Mel Gibson is, to put it kindly, a “complex individual”.
But so are a lot of brilliant artists, writers, and filmmakers. Gibson has played key roles–both in front of and behind the camera–in some of my favorite films: Air America, Hamlet, Maverick, Braveheart, Hacksaw Ridge, and the much maligned The Passion of the Christ.
(Whatever your religious beliefs, or lack thereof, The Passion of the Christ is worth watching for the Latin and Aramaic alone. I do have religious beliefs, and I’m a language aficionado, so the movie was a winner for me on both counts.)
Blood Father (2016) is a movie about redemption of a more earthly kind.
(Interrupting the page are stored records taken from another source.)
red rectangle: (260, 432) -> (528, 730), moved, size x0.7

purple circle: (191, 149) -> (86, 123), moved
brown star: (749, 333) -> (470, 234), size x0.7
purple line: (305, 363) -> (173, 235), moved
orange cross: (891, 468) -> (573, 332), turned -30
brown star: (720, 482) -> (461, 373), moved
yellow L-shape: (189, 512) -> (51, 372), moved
Gibson plays an ex-alcoholic, ex-con father who must save his young adult daughter (Erin Moriarty) from Mexican gangsters who are bent on killing her.
Blood Father has the action of a Jason Statham film, but it’s a lot more intelligent and believable than anything Jason Statham ever appeared in. Blood Father explores the themes of parental relationships and reconciliation, but it doesn’t veer into the sappy.
In short, it’s a good movie.
The material of Blood Father isn’t the stuff of the twenty-first century blockbuster. There are no superheroes, or spaceships, or teenagers performing magic.
Even in a more sophisticated era, Blood Father probably wouldn’t have been a blockbuster. It’s essentially the story of two people–a father and his daughter–evading and eventually fighting the bad guys. The fate of civilization isn’t on the line anywhere in this movie.
But a lot of small movies (White Men Can’t Jump (1992) comes to mind) can nonetheless be a lot of fun. The fate of the entire world need not hang in the balance every time.